The theory behind this evolutionary conservation stems from the belief that some common ancestor of worms, flies, and vertebrates had a single primordial homeotic selector gene, an ancestral Hox complex, that went through repeated duplication to form a series of tandem genes. In Drosophila, this ancestral Hox complex split into two separate complexes: Antennapedia and Bithorax. In mammals, the whole complex repeatedly duplicated resulting in four Hox complexes. This theory has some faults, including that some individual genes have been duplicated while others have been lost.

==Arthropod Diversity==
Changes in homeotic gene expression contributes to the diversity. The Drosophila genome holds its eight homeotic genes in two complexes. The Invertebrate genome contains 8-10 of is homeotic genes in only one complex, while Vertebrates have duplicated the Hox complex and have four clusters. Changes in the expression and functionality of individual genes result in various morphology as seen in arthropods. The diversity found between the five groups of arthropods is a result of their modular architecture. The arthropods are composed of a series of repeating body segments that can be modified in a limitless number of ways. While some segments may carry antenna, others can be modified to carry wings. Crustaceans have different morphology within the group due to different patterns of Ubx expression in isopods and brachiopods. Similar to brachiopods, isopods have swimming limbs on the second through eighth thoracic segments, however the limbs on the first thoracic segment are smaller than the others, and are used as feeding limbs. The different pattern of Ubx expression correlates with these modifications, possibly a result of an acquired mutation that allows the Ubx enhancers to no longer mediate expression in the first thoracic segment.

==Src Expression==

Brachiopods: Src expression is limited to the head region in brachipods and helps in the development of feeding appendages. Ubx is expressed in the thorax where it controls the development of swimming limbs.

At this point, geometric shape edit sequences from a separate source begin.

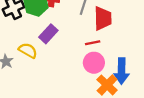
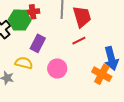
pink circle: (94, 63) -> (57, 68), moved

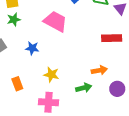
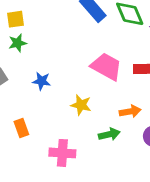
pink trapezoid: (55, 21) -> (106, 67), moved
yellow star: (51, 75) -> (81, 105), moved

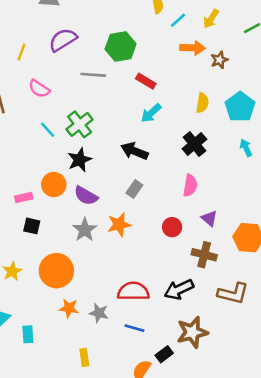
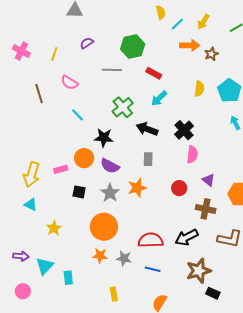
purple semicircle: (63, 40) -> (87, 43), size x0.6
green cross: (80, 124) -> (123, 107), moved
black cross: (194, 144) -> (184, 130), moved
black star: (80, 160) -> (104, 138), turned 30
gray rectangle: (134, 189) -> (148, 159), turned -32
black square: (32, 226) -> (79, 192), moved
orange circle: (56, 271) -> (104, 227), moved
black rectangle: (164, 354) -> (213, 293), moved, turned 64

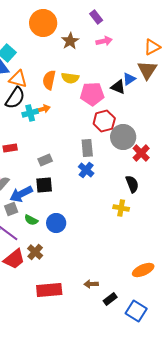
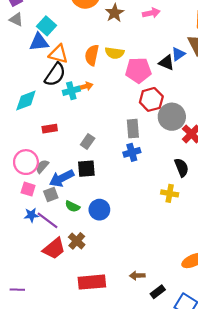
gray rectangle: (45, 160) -> (88, 142), turned -32
blue cross: (86, 170) -> (132, 152), turned 35

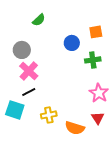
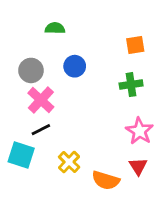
green semicircle: (39, 20) -> (55, 28), turned -136
blue circle: (72, 43) -> (75, 66), moved
yellow cross: (49, 115) -> (69, 162), turned -35

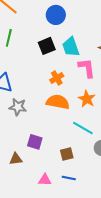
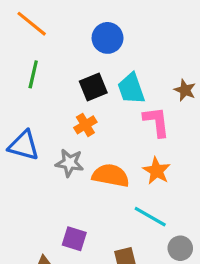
orange cross: (57, 78) -> (85, 125), moved
gray star: (18, 107) -> (70, 163), moved

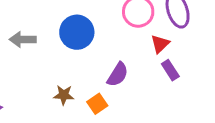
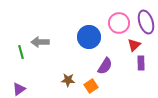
blue circle: (77, 32) -> (89, 37), moved
purple rectangle: (170, 70) -> (141, 63), turned 32

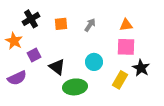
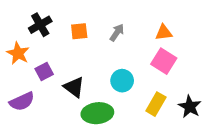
pink square: (126, 47) -> (164, 61), turned 30
black star: (141, 68) -> (190, 107), moved

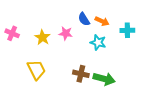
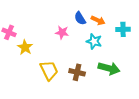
yellow star: (42, 37) -> (25, 47), moved
yellow trapezoid: (36, 70) -> (49, 70), moved
green arrow: (104, 79) -> (109, 68), moved

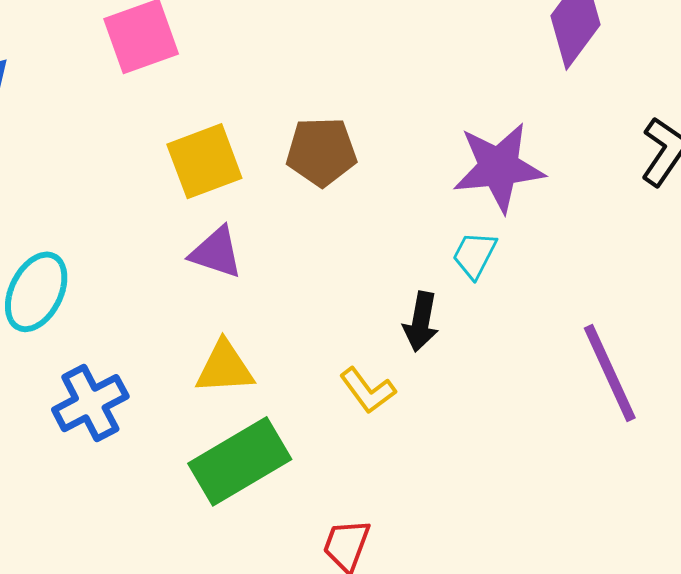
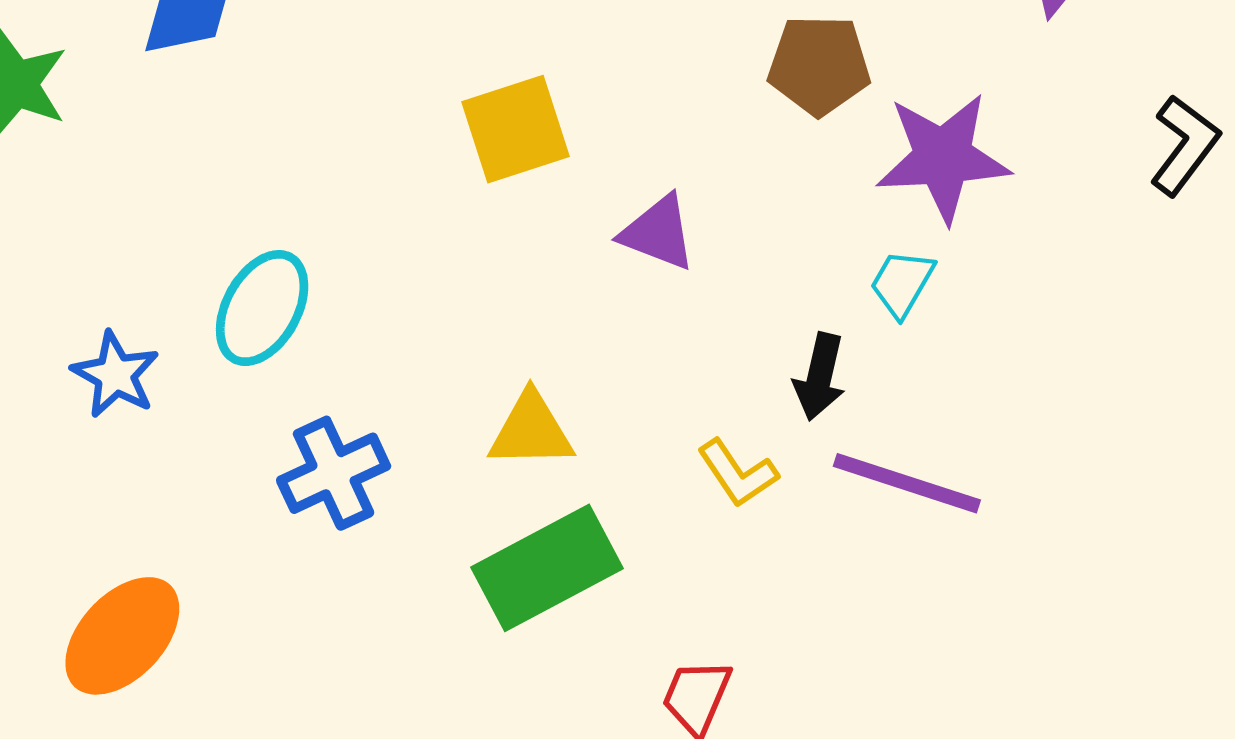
brown pentagon: (321, 152) -> (819, 65), moved
purple triangle: (216, 252) -> (658, 233), moved
purple line: (610, 373) -> (907, 483), moved, turned -50

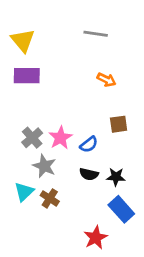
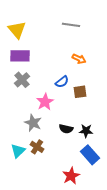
brown square: (119, 124) -> (80, 92), moved
gray cross: (32, 138) -> (22, 80), moved
blue semicircle: (89, 144) -> (62, 82), moved
cyan triangle: (24, 192) -> (18, 151), moved

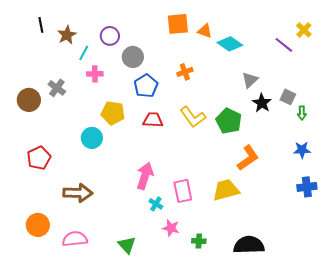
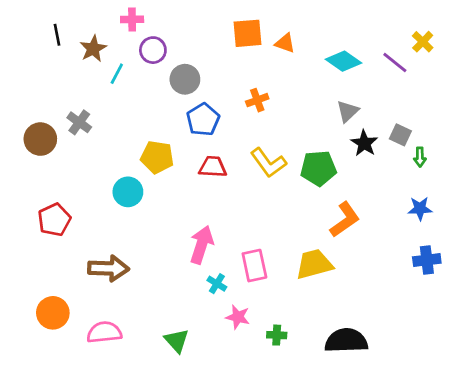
cyan diamond: (230, 44) -> (343, 61), moved
pink cross: (95, 74) -> (132, 19), moved
green pentagon: (229, 121) -> (318, 168), turned -30

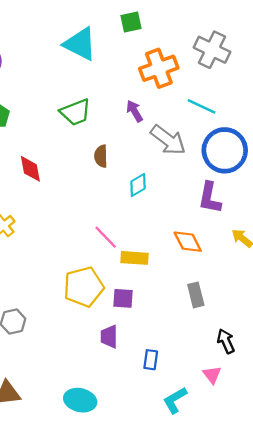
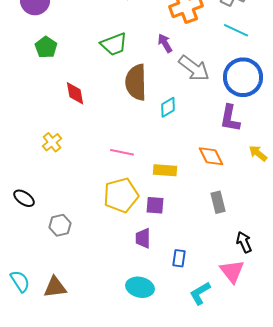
cyan line: (202, 106) -> (236, 30), moved
brown semicircle: (101, 156) -> (136, 82), size x1.8
pink line: (106, 237) -> (122, 152), moved, turned -35
pink triangle: (212, 375) -> (232, 271), size x1.5
cyan ellipse: (80, 400) -> (140, 287), moved

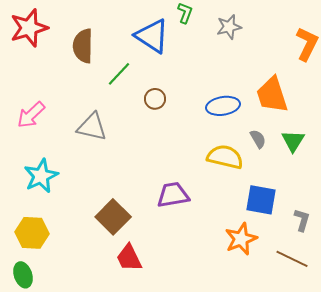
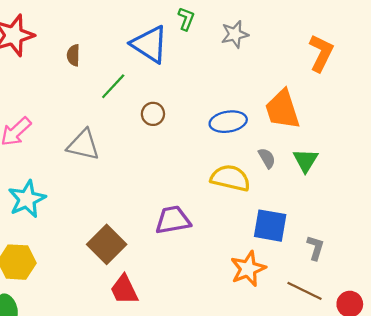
brown semicircle: (83, 46) -> (73, 55), size x0.6

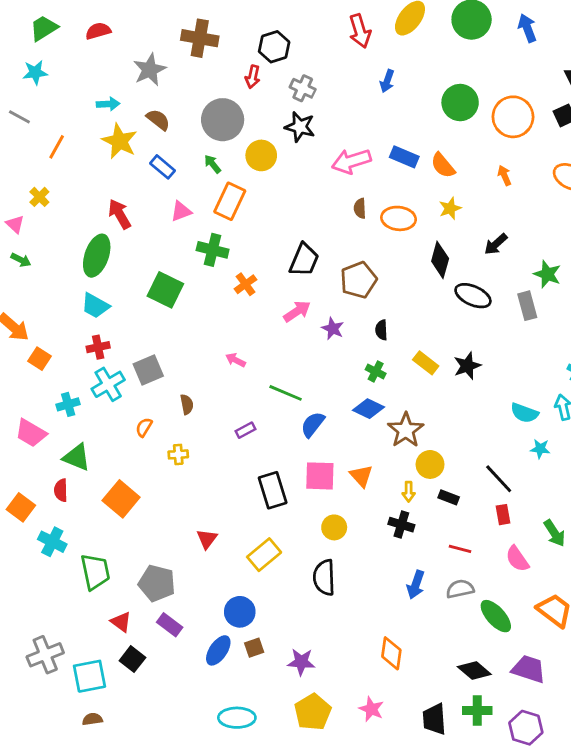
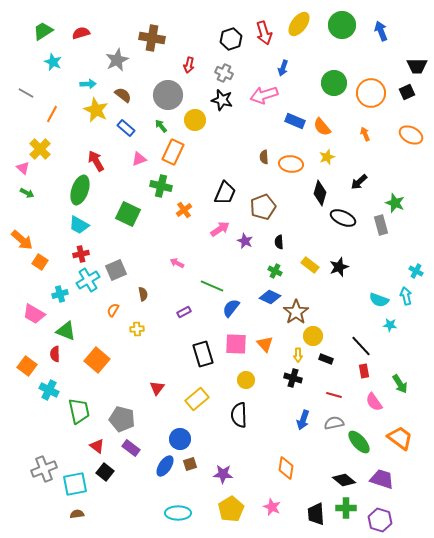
black hexagon: (274, 47) -> (231, 39), moved
cyan star: (35, 72) -> (53, 62), moved, turned 30
pink arrow: (351, 161) -> (264, 95), moved
yellow cross: (39, 197) -> (40, 149), size x1.5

Isopods: Src expression is detected in both the head and the first thoracic segment (T1) in isopods and as a result, the swimming limb in T1 is transformed into a feeding appendage (the maxillipped). The posterior expansion of Src is possible by the loss of Ubx expression in T1 because Ubx normally represses Src expression.

==Dll Expression==
Every insect has six legs, one pair found on each of the three thoracic segments while other arthropods have a variable number of limbs. This change in morphology is due to functional changes in the Ubx regulatory protein. Ubx and abd-A repress the expression of Distal-less, Dll, a gene responsible for the development of limbs. In the Drosophila embryo, Ubx is expressed at high levels in the metathorax and anterior abdominal segments; abd-A is expressed in the posterior abdominal segments. In combination, these two genes do not allow Dll to function in the first seven abdominal segments. However, Ubx is expressed in the metathorax and does not interfere with the Dll expression because Dll is activated before Ubx is expressed.

In crustaceans, there are high levels of both Ubx and DII in all 11 thoracic segments. The expression of DII promotes the development of swimming limbs. The Ubx protein does not repress DII in crustaceans because Ubx is functionally different in insects and crustaceans.